The massive project is expected to end on time with the new amphitheater OK’d for use sometime between the third week in May and June 1.
CHAUTAUQUA, N.Y. — It’s fitting that Jamestown High School’s graduation will be the first event at the Chautauqua Institution’s new $41.5 million amphitheater, says the institution’s new president.
Such an event is symbolic of the value the organization places on education and community, but Michael E. Hill knows that even when the construction is done, work remains to heal divisions created by the project, which replaced a beloved 122-year-old structure central to the life and traditions of this nonprofit education center and resort about 40 miles east of Erie.
Demolition of the old covered amphitheater started in September 2016. The massive project, funded through private donors and foundations, is expected to end on time with the new amphitheater OK’d for use sometime between the third week in May and June 1.
Patrons who visit the new amphitheater will notice increased seating capacity, greater accessibility and safety for handicapped visitors and better sightlines. The new facility will have a larger, 100-musician orchestra pit, an expanded stage, improved stage lighting and technology systems for sound and projection, larger storage areas, an improved loading dock with stage-level access, and a new attached area for artists, production crews and guests.
The new facility’s seating capacity will increase 8 percent to 4,363 from 4,000 and overall and total space under cover will increase by about 15 percent.
Some of the key changes, such as improvements to space that hosts visiting performers, may rarely be seen by the institution’s broader audience, but are essential to remaining competitive in the effort to book and host highly sought after speakers and musical performers, Hill noted.
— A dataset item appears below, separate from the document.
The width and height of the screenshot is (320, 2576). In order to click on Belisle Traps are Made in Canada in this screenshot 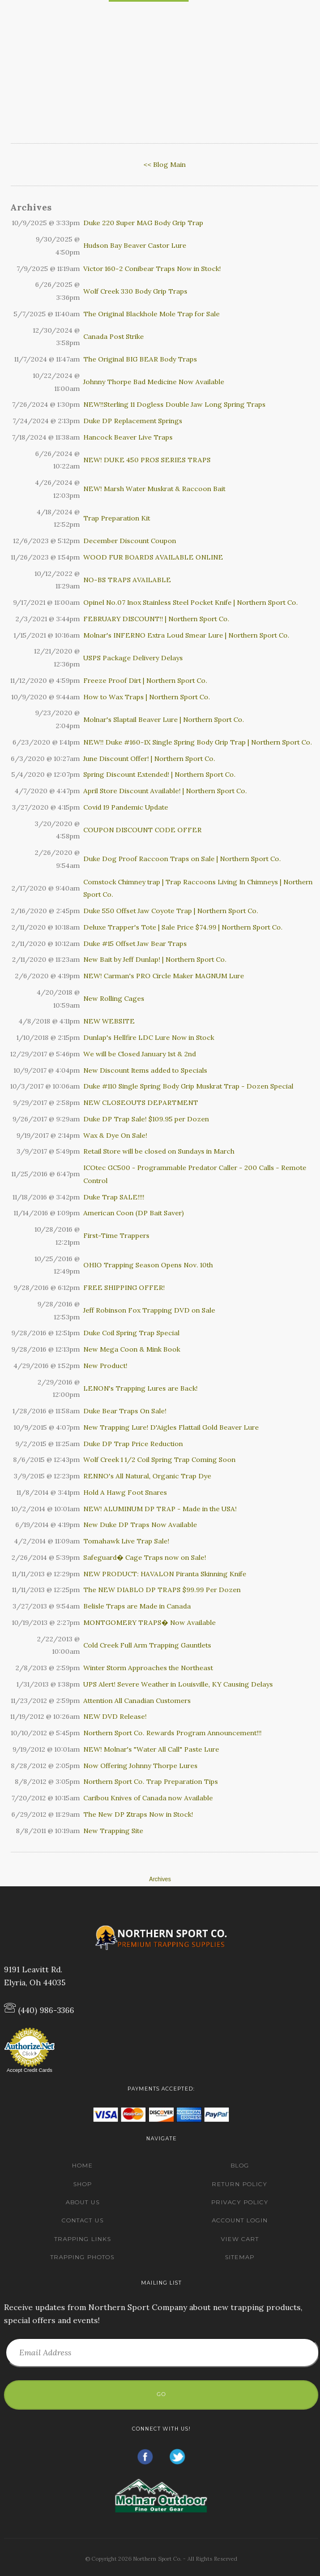 , I will do `click(137, 1606)`.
The project was allowed to move forward in February 2016 only after the New York State Supreme Court dismissed a lawsuit filed by a group called the Committee to Preserve the Historic Chautauqua Amphitheater. Many of the project’s opponents wanted to preserve most of the original structure and address the most pressing needs through renovations. Champions of the replacement project countered that a complete overhaul — with careful attention to recreating the details that made the amphitheater special — was a must.
The fallout left some hurt feelings and damaged relationships in a community known for its dedication to robust discussion and inclusion of wide-ranging viewpoints.
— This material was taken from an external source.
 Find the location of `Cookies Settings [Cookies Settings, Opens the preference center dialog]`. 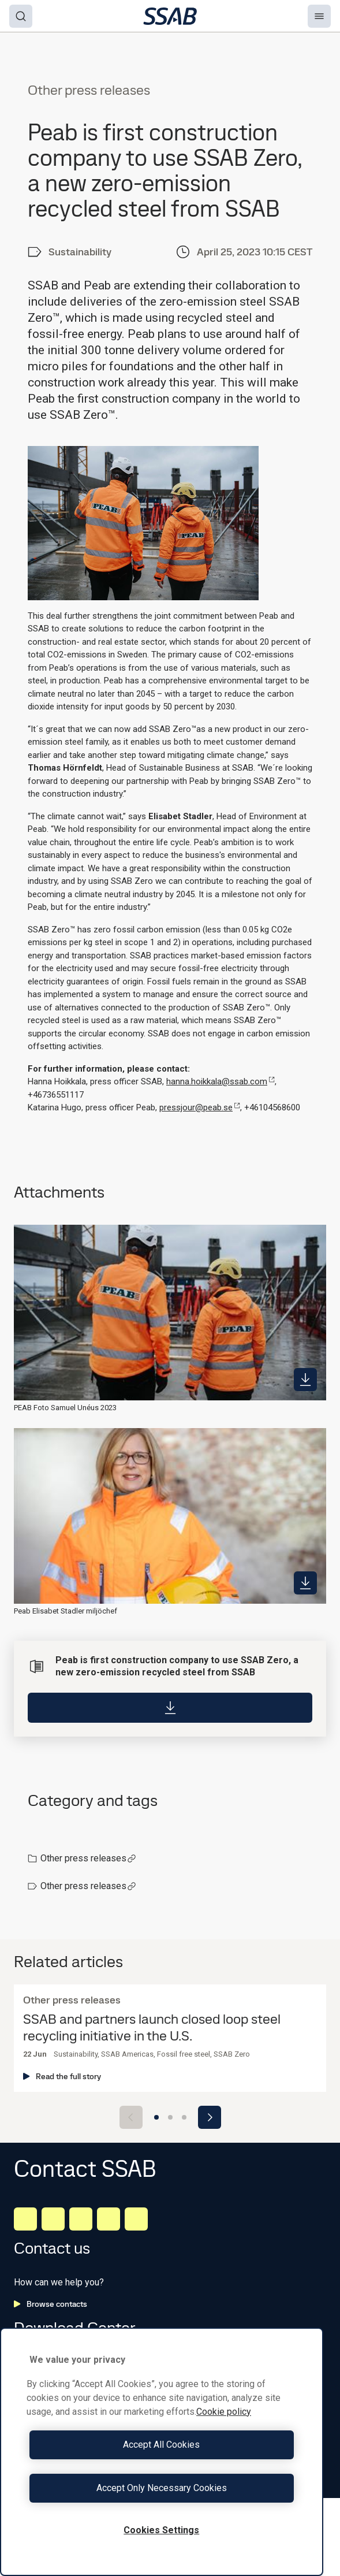 Cookies Settings [Cookies Settings, Opens the preference center dialog] is located at coordinates (161, 2530).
While the installation of Hill as the 18th president on June 25 and the ribbon cutting at the new amphitheater the following weekend feels very much like the start of a new chapter for the 143-year-old institution, shaping how the past colors the present is among the top items on Hill’s to-do list.
“How we acknowledge and reintegrate the amphitheater back into the life of the community is what I perceive is my job and my team’s job,” Hill said. The amphitheater “has always been one of the moral hearts of the place, one of the intellectual hearts of the place and one of the artistic hearts of the place. It will still serve that function. So how we invite people in to celebrate that and to affirm that is what I hope we will do this summer.”
“Healing is on a different timeline for everybody,” he said of those who remained unsettled in the wake of the project. “My hope is to make them feel heard and celebrate our life together under a really great new resource.”